[Opening Exercise input section]

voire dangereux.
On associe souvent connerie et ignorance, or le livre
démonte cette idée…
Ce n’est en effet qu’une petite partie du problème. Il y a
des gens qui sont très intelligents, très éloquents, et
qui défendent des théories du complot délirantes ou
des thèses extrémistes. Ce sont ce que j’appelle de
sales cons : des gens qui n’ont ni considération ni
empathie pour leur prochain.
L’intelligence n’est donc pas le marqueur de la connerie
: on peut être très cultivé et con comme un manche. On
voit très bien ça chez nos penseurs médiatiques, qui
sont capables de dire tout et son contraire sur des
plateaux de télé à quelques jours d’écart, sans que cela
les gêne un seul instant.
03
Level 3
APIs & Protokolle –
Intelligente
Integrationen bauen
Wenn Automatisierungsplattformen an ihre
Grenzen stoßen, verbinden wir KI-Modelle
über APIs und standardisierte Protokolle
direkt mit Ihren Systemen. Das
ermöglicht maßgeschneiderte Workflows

[Closing Exercise input section]
[Opening Exercise input section]

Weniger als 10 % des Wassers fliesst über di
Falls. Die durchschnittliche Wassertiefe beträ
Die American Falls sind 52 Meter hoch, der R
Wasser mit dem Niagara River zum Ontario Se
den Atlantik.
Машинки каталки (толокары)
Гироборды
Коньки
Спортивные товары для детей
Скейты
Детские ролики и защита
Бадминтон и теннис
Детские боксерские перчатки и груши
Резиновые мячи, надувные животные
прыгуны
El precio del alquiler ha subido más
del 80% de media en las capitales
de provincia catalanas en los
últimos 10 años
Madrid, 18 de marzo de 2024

[Closing Exercise input section]
[Opening Exercise input section]

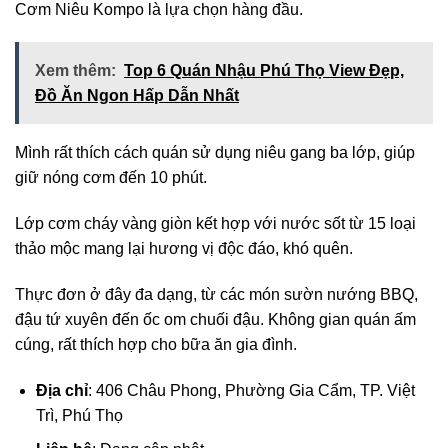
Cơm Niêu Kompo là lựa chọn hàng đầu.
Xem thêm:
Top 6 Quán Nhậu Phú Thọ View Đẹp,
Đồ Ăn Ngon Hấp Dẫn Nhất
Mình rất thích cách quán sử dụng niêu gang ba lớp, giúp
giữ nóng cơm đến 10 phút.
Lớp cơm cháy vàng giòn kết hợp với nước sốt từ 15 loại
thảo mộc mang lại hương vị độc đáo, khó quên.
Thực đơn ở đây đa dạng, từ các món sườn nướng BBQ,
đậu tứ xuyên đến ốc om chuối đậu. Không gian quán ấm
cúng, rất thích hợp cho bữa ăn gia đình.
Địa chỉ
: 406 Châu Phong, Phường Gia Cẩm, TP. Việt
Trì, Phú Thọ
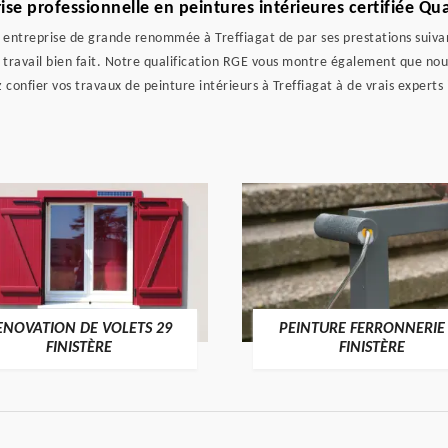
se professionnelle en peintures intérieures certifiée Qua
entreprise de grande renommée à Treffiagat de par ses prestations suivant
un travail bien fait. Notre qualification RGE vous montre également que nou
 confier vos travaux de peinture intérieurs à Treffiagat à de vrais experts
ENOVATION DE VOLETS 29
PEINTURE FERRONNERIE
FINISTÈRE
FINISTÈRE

[Closing Exercise input section]

▶ _What is required_
From the records above, print exactly the lines that run from the line with "voire dangereux." to the line with "un manche. On", inclusive.

▶ _Expected output_
voire dangereux.
On associe souvent connerie et ignorance, or le livre
démonte cette idée…
Ce n’est en effet qu’une petite partie du problème. Il y a
des gens qui sont très intelligents, très éloquents, et
qui défendent des théories du complot délirantes ou
des thèses extrémistes. Ce sont ce que j’appelle de
sales cons : des gens qui n’ont ni considération ni
empathie pour leur prochain.
L’intelligence n’est donc pas le marqueur de la connerie
: on peut être très cultivé et con comme un manche. On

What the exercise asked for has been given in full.